[Aim of the exercise]:
For the records below, copy exactly the span that begins at the line containing "Nature and Science" and stops after the line containing "WELCOME CENTERS", minus any pictures.

[Task data]:

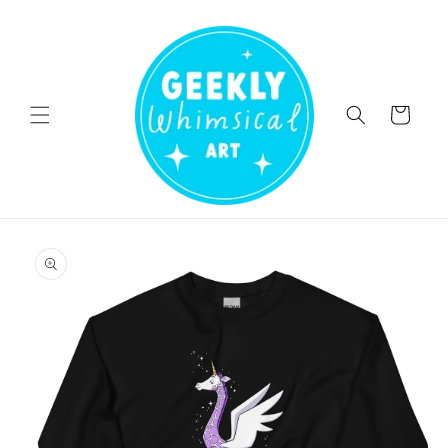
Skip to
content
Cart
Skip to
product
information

...

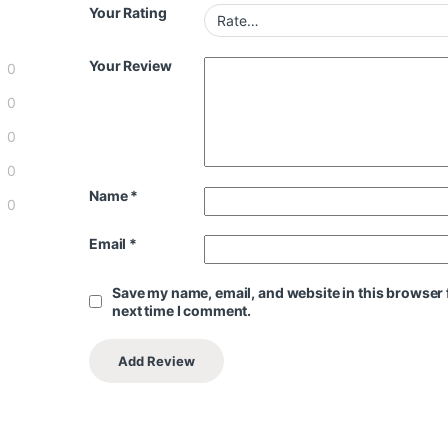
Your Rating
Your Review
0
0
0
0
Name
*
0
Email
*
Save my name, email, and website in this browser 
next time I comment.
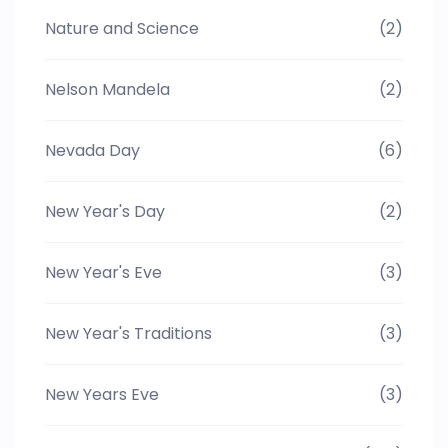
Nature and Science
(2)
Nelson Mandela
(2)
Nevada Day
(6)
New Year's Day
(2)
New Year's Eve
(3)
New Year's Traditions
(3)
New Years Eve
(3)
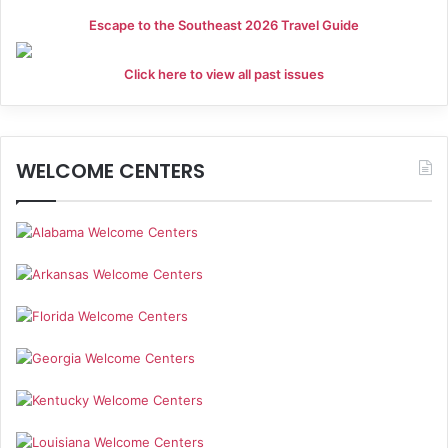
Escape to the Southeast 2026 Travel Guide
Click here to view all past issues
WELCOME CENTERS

--

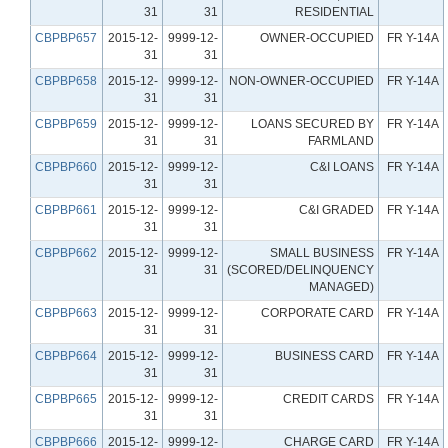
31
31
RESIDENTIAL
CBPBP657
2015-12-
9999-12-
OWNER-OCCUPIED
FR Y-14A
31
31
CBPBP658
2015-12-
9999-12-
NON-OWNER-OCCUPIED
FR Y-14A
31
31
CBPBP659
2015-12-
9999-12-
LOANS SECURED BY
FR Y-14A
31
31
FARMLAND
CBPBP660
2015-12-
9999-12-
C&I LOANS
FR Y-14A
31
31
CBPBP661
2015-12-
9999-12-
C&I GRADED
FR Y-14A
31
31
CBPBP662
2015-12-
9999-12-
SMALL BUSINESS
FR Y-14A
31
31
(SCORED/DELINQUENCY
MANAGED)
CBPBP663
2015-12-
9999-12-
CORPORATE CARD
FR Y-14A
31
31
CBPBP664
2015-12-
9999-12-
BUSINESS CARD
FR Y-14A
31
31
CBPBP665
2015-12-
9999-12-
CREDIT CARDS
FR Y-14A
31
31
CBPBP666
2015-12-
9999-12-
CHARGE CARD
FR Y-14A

[Answer for the task]:
Nature and Science
(2)
Nelson Mandela
(2)
Nevada Day
(6)
New Year's Day
(2)
New Year's Eve
(3)
New Year's Traditions
(3)
New Years Eve
(3)
Escape to the Southeast 2026 Travel Guide
Click here to view all past issues
WELCOME CENTERS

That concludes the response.